Schön gearbeitet: Die untere Metallplatte mit Elektronikkontakten und den Aufnahmen für die Halterung.
Apropos: Praktischerweise lässt sich die Batterie mit einem Handgriff wieder aus der Halterung lösen und zum Laden mit in die Wohnung nehmen. Dort kann man den Tubus sogar dekorativ inszenieren, denn Pendix liefert einen massiven Metallfuß mit, auf den man den schicken Akku zum Laden abstellen kann. Das während des Ladevorgangs pulsierende LED-Licht signalisiert den Füllstand, in dem das Farbspektrum allmählich von Rot zu Grün wechselt. Das dauert dank eines schnellen Ladegeräts maximal drei Stunden, was für ein 500-Wh-Akku erfreulich kurz ist.
Leider kein Schnäppchen
So unterstreicht auch die Ladetechnik den Anspruch von Pendix, mit dem eDrive eine hochwertige Nachrüstlösung bieten zu wollen. Wer meint, mit dem System viel Geld sparen zu können, den könnte der Preis ernüchtern. Für die Kombination mit großer Batterie, alternativ gibt es auch eine kleine 300-Wh-Version, muss man 1700 Euro investieren – mittlerweile gibt es viele vollwertige Pedelecs für weniger Geld. Mit zwei 500-Wh-Akkus kostet das eDrive-Paket rund 2000 Euro.

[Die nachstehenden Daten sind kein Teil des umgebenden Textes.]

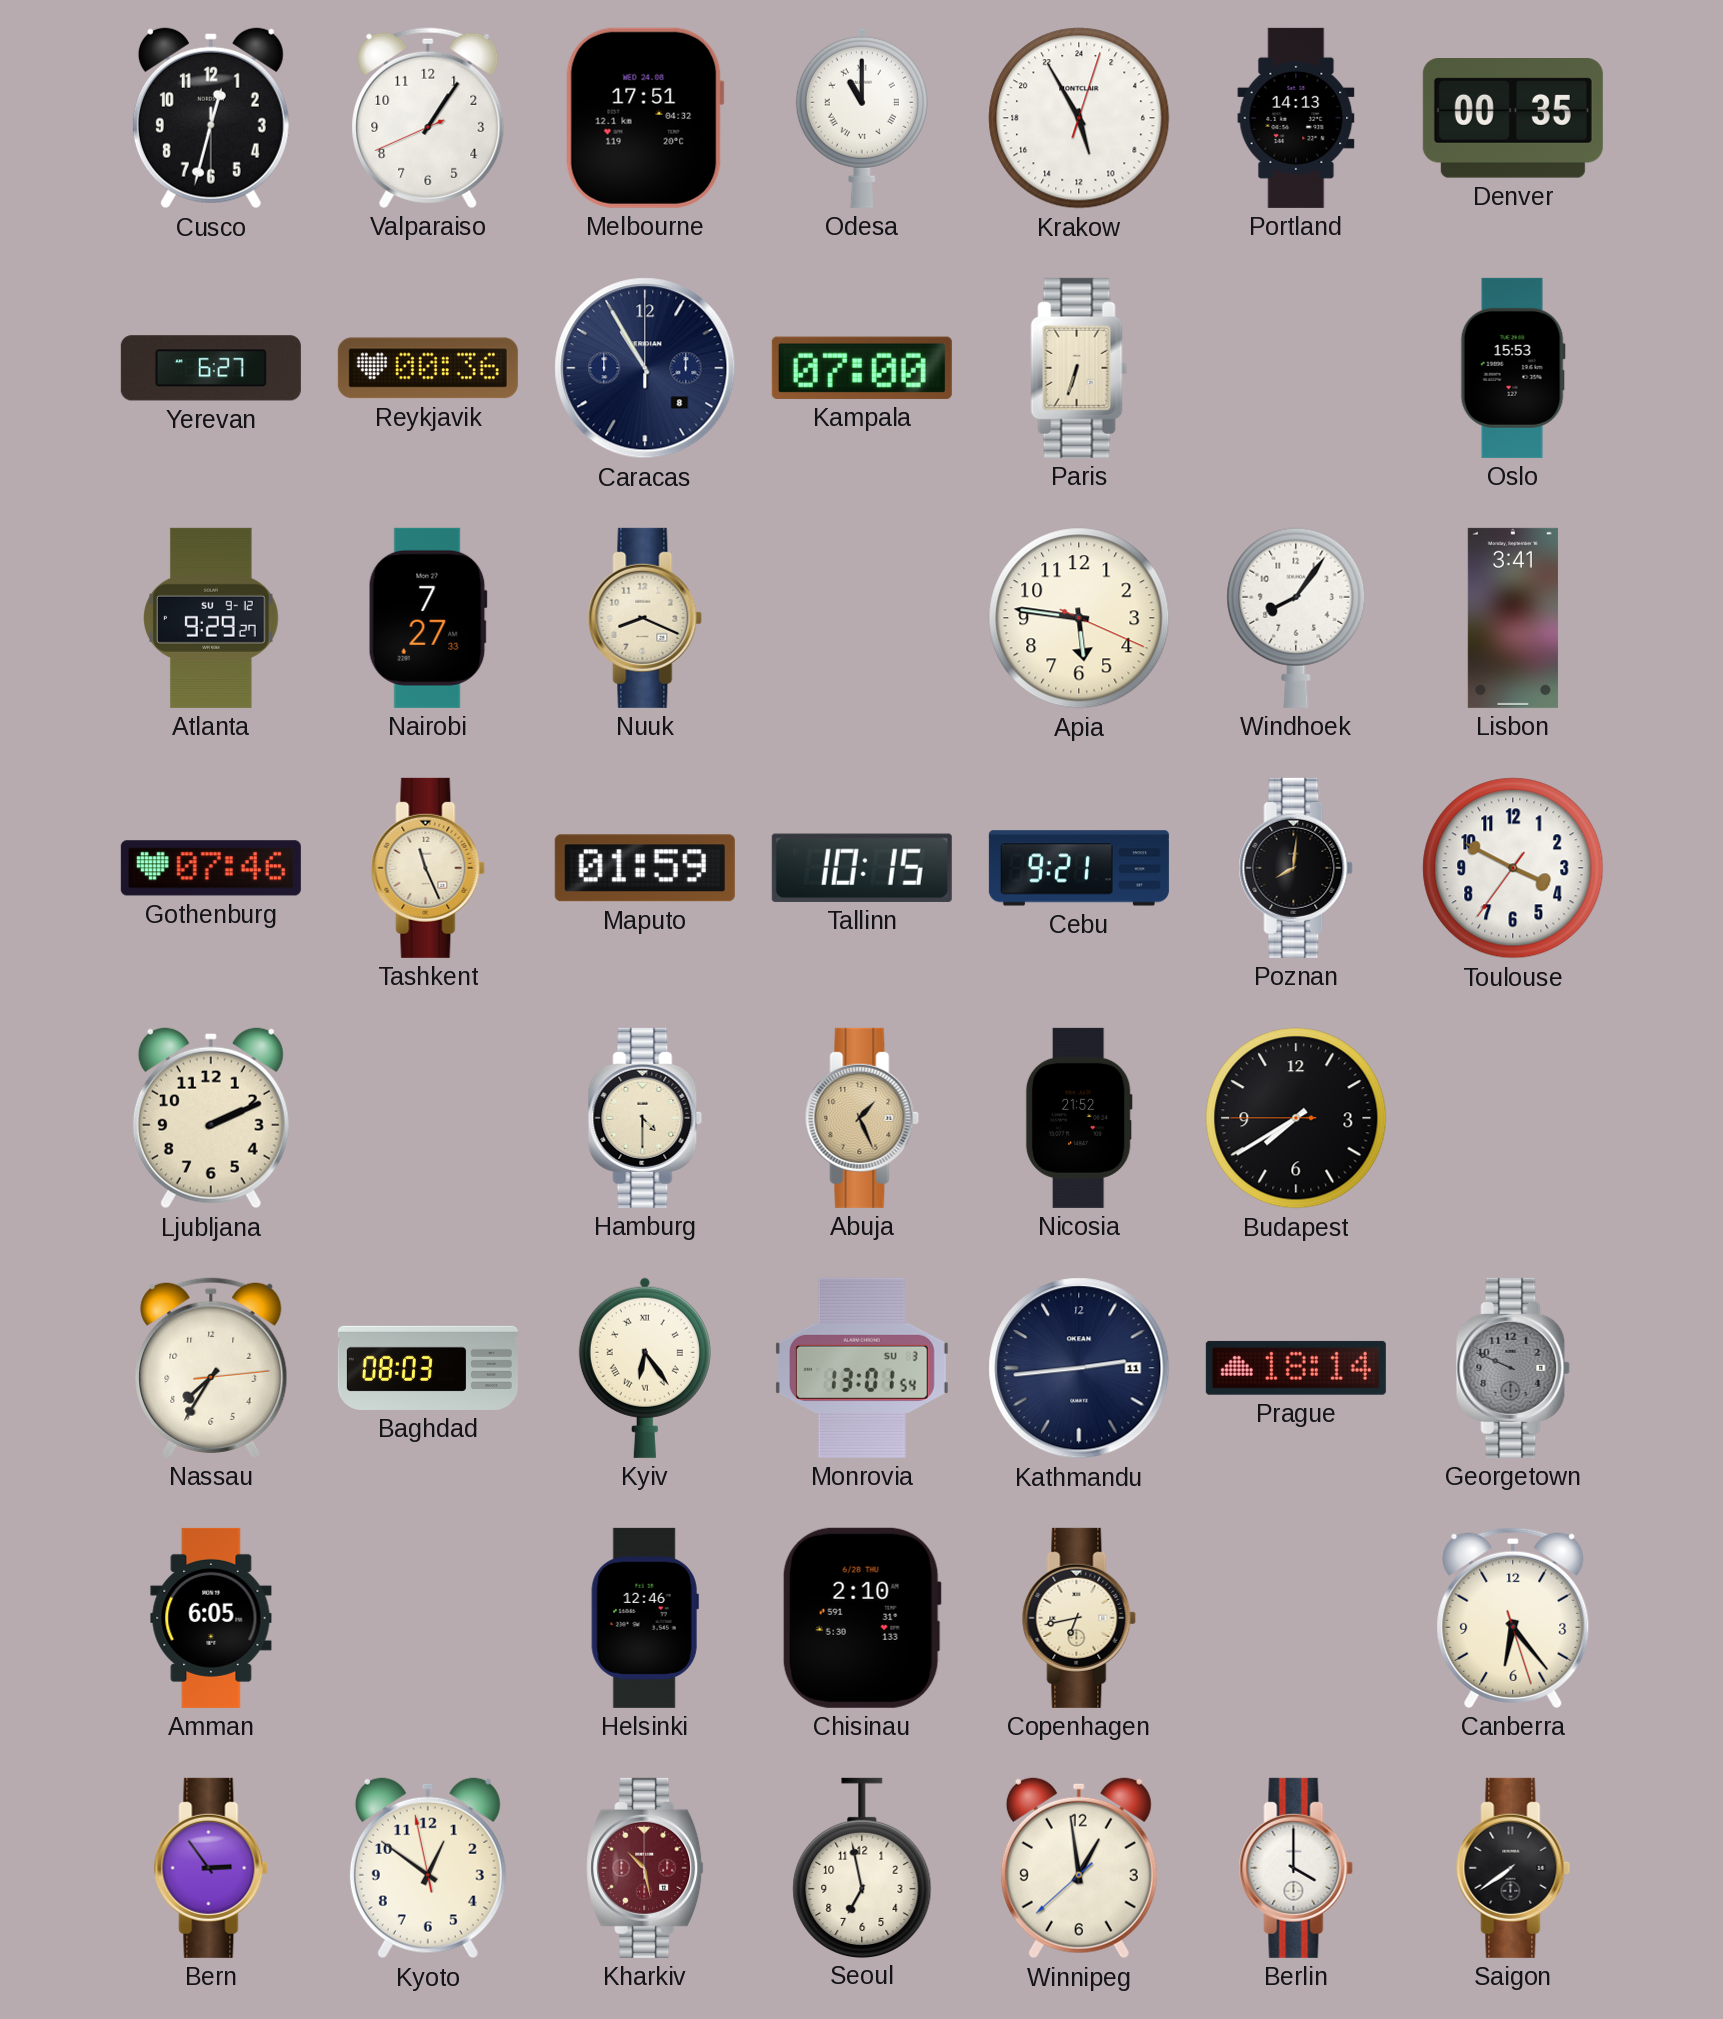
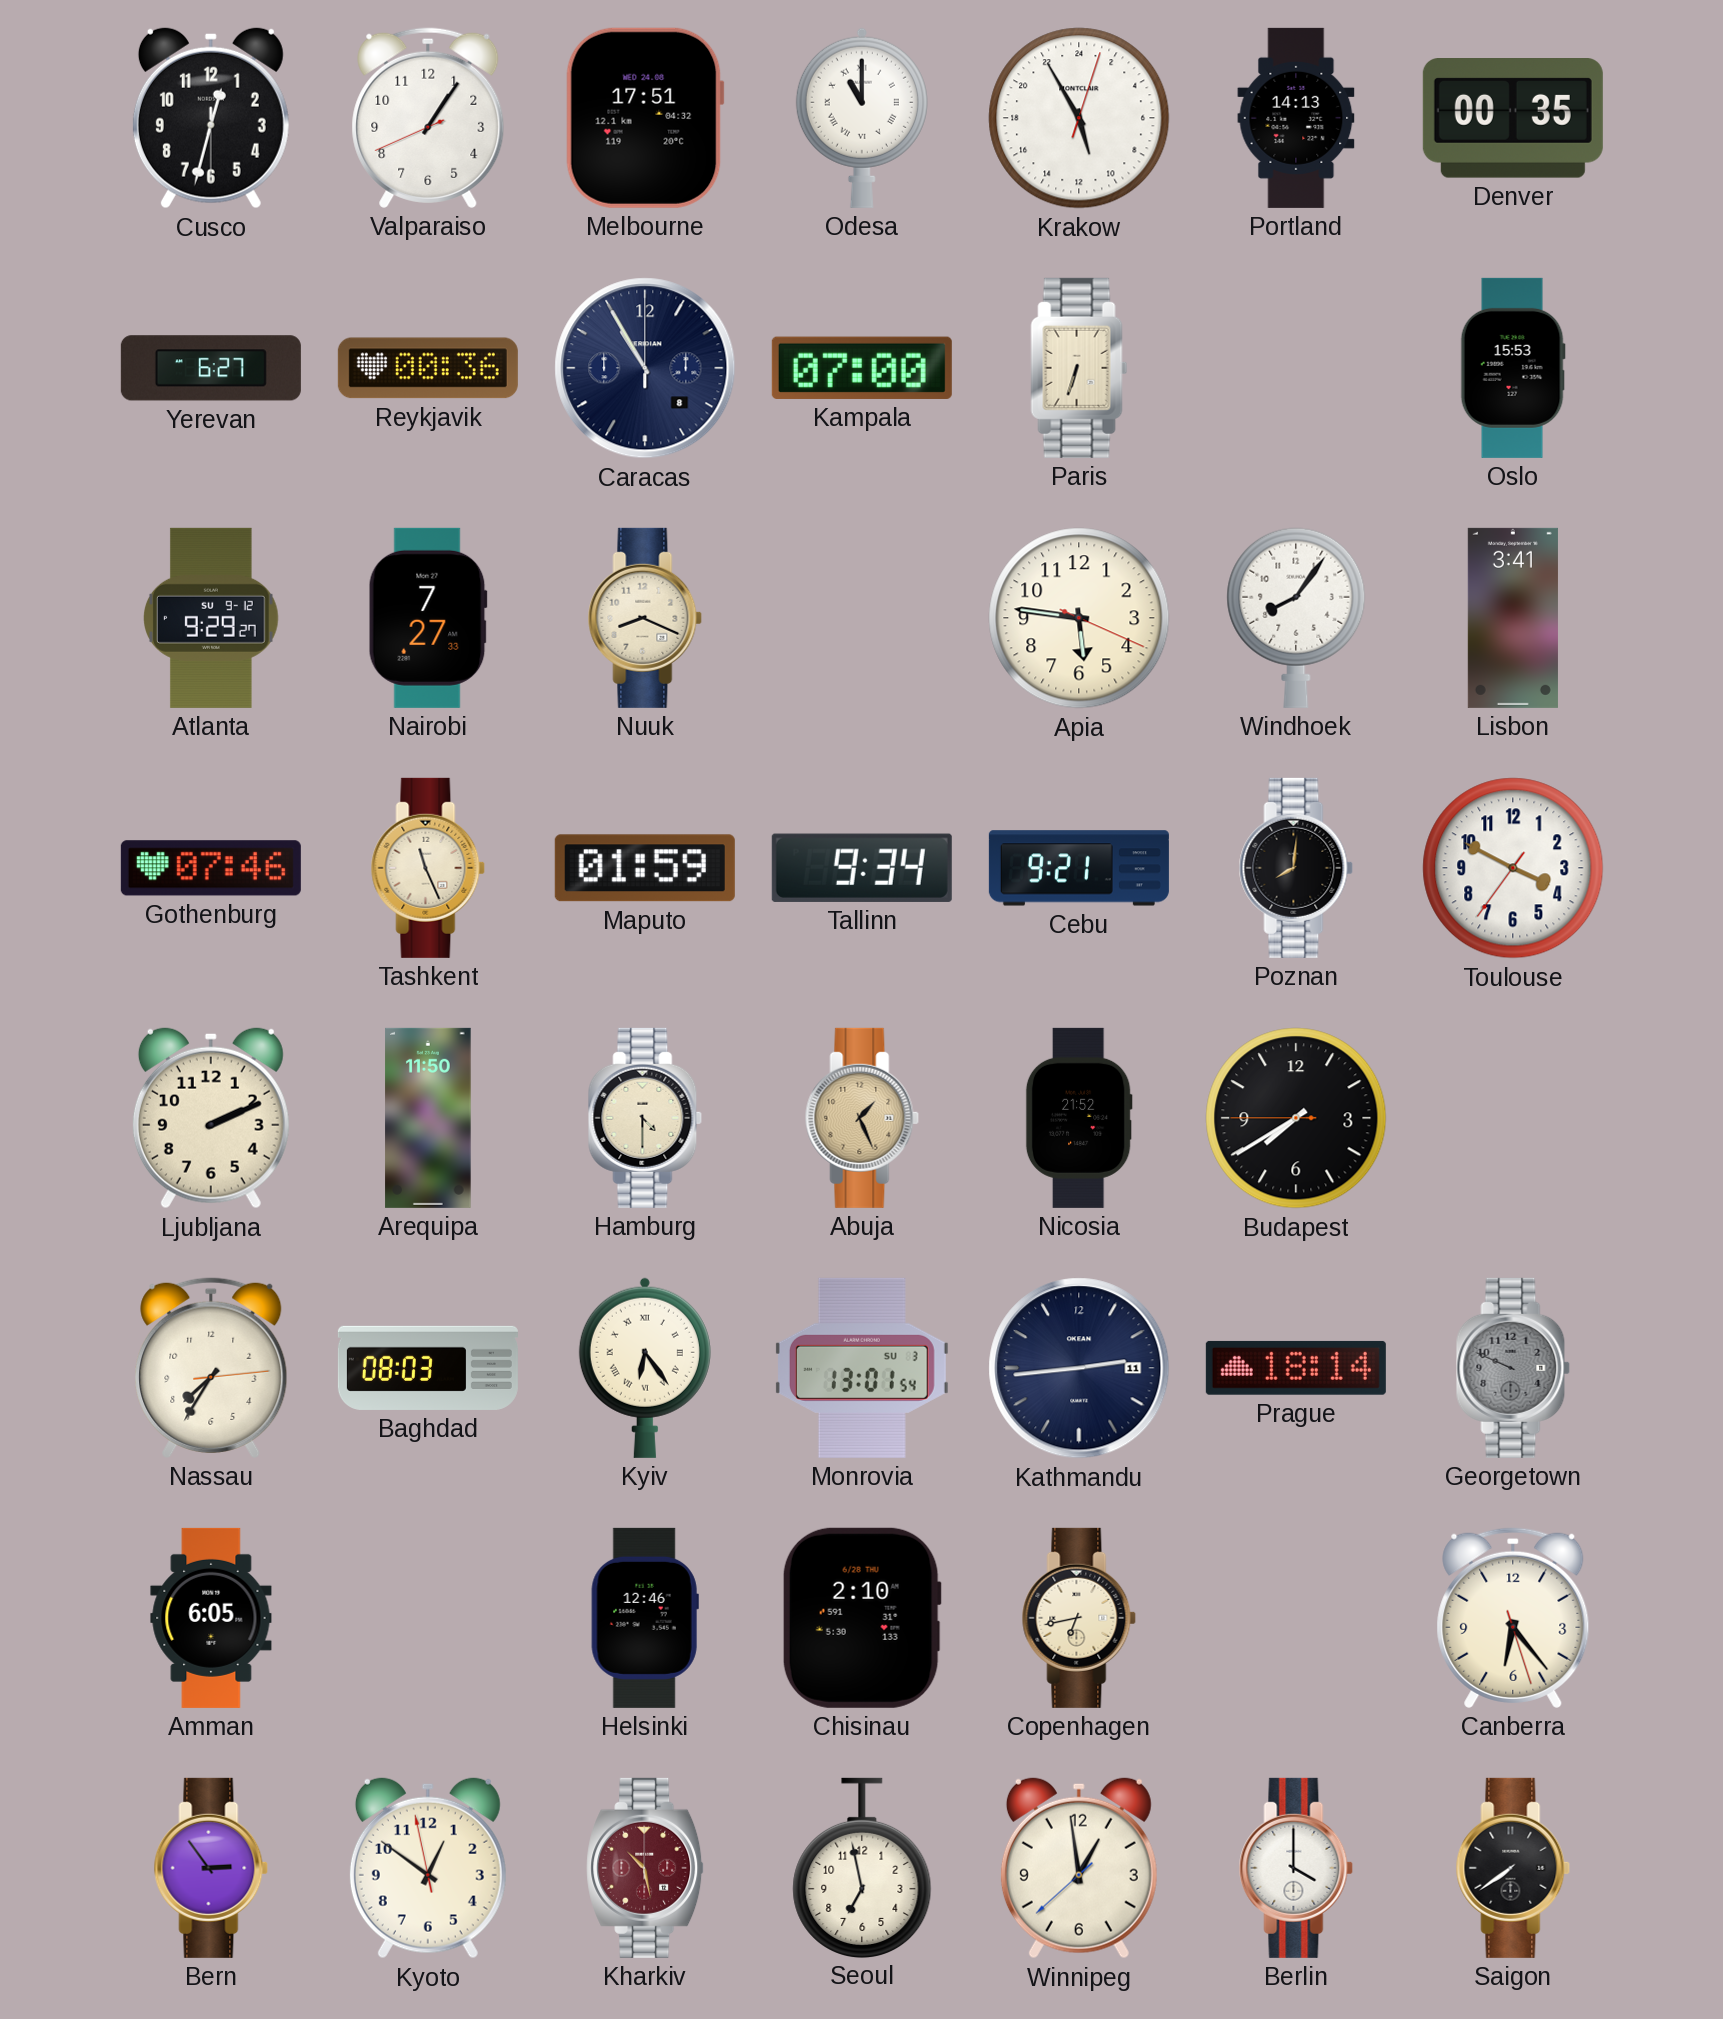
Tallinn: 10:15 -> 9:34
Arequipa: none -> 11:50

Hinzu kommen noch die Kosten für die Montage beim Fachhändler, der in der Regel unter 100 Euro für den Umbau verlangen wird. Das mag teuer erscheinen, doch der eDrive ist nicht als Billigalternative zu anderen E-Bikes gedacht, sondern als Edel-Umbausatz, den sich Besitzer hochwertiger Räder gönnen wollen, die Wert auf eine ebenso hochwertige E-Antriebstechnik legen. Wer diesen Anspruch hat, wird vom Pendix-System gewiss nicht enttäuscht. Falls doch: Ein Rückbau ist grundsätzlich möglich, was aber wohl nur wenige in Betracht ziehen dürften.